実精霊トリアイナ-3
猛り狂う暴風が、スーツの男とアオイを飲み込んだ。アオイはお腹が持ち上がるような感覚と共に、足が地面から離れていくのを感じ、近くにいたチリシィを手繰り寄せる。
「大丈夫。この風はキミには襲いかからないよ」
トリアイナの声が聞こえるのと同時に、アオイは身体がしっかりと平衡感覚を保っていることに気がついた。
おずおずとチリシィから離れると、自分が地面に立っていながらも身体が浮き上がっているような、そんな不思議な感覚に身を包まれる。
「さて……お仕置きの時間だ」
「ぐうっ……!」
大気中のマナ全てを震わせるような声を轟かせ、トリアイナが嵐の中から姿を現わす。
「で──」
その姿を見て、アオイは絶句した。
一枚一枚が、アオイの身長を頭二つ上回ろうかというほどの大きさをした羽。先ほどまでは人の部分があった腕は、力強く羽ばたく巨大な翼に変わり、人型の顔は鱗に覆われている。
「でっかい……!」
トリアイナが一つ羽ばたくたびに新たな風が生まれ、嵐の中に加わっていくのを見て、アオイは本能的に理解した。
──ここはトリアイナの腕の中。今自分たちの命は、彼女のさじ加減一つで決まる。
「く、クソ!こんな、このようなことが!このようなことがあってたまるものですか!」
だからこそ、今スーツの男は風になぶられ、まともに上下すらわかっていない有様だった。
むちゃくちゃに腕を振り回し、千切れたビニールのように舞う姿を見ていると、愉快さよりも恐怖が湧き上がってくる。
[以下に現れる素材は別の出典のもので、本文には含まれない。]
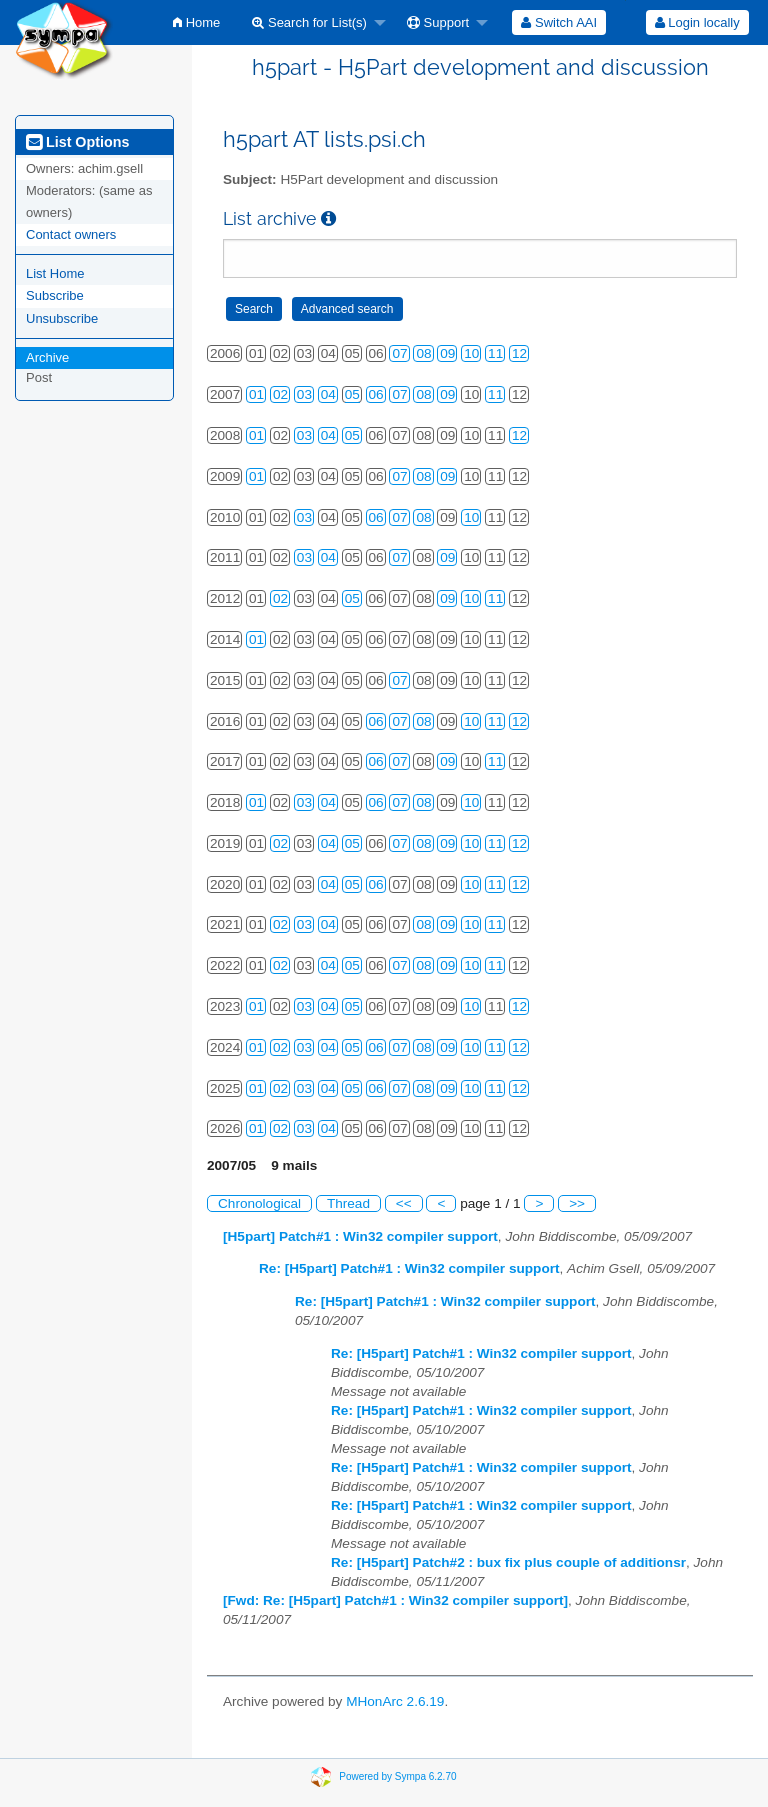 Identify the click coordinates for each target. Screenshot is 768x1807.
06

「あってたまるから、古の人々はボクたちを畏れたのさ。自然を侮ったことも、精霊に命を奪われることも、キミたちにとってすごく悲しいことなんだ」
風が突如男の腿を裂いた。
「──っ⁉︎ぐあああああああ‼︎」
男は絶叫し、アオイは思わず口を塞ぐ。
「そのための暴力装置。因果応報をもたらす脅威がボクたち実精霊だ。確かにお前の言うように形骸化した信仰と概念でしかないけれど……それでも確かに存在している。だから裁く。ボクが討つ。キミは、世界にとっての癌でしかない」
「おのれ……精霊風情が‼︎」
「そう吠えるなよ」
手の指が、男の身体から離れた。足の指も、同じようにして風に捥がれる。よく出来た人形を解体していくかのように、男の身体はパーツごとにバラバラになっていった。
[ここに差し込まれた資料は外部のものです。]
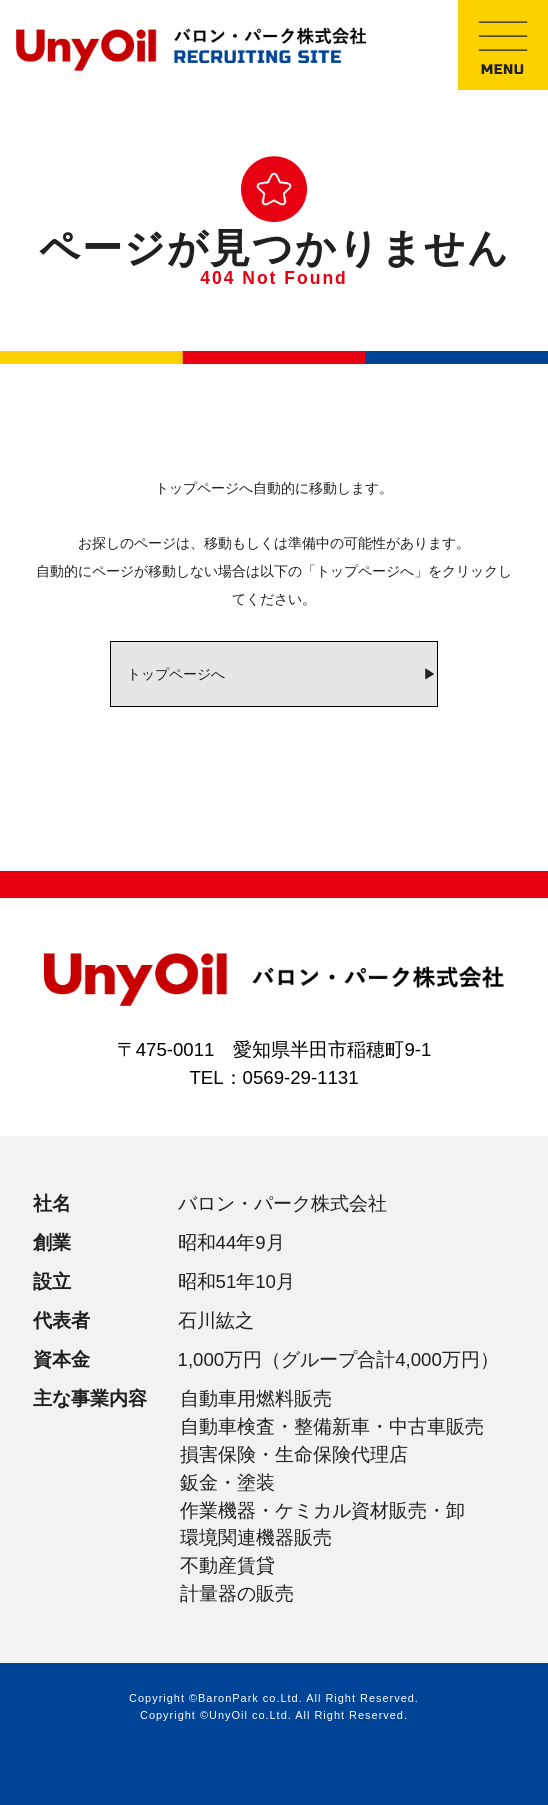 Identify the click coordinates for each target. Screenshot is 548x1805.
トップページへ (176, 674)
アオイは吐かないように堪え、目をそらしてチリシィに身体を預ける。
「──ハハハハハハハッ!」
アオイはびくっとして思わず顔を上げる。スーツの男の嗤い声。
見たくもないのに、アオイの視線は、細切れにされていく男に吸い込まれた。
「そう。これだ……お前たちには破壊しかない。そのための再生が訪れない!未来など──」
嗤い声は再び悲鳴に変わる。しかし、その悲鳴の中から今にも不気味な嗤い声が聞こえてきそうで、アオイは耳を塞ぎ、目を閉じて、風の中に身を委ねた。
「悪あがきを」
恐ろしい風の声が響く。それきり悲鳴は聞こえなくなった。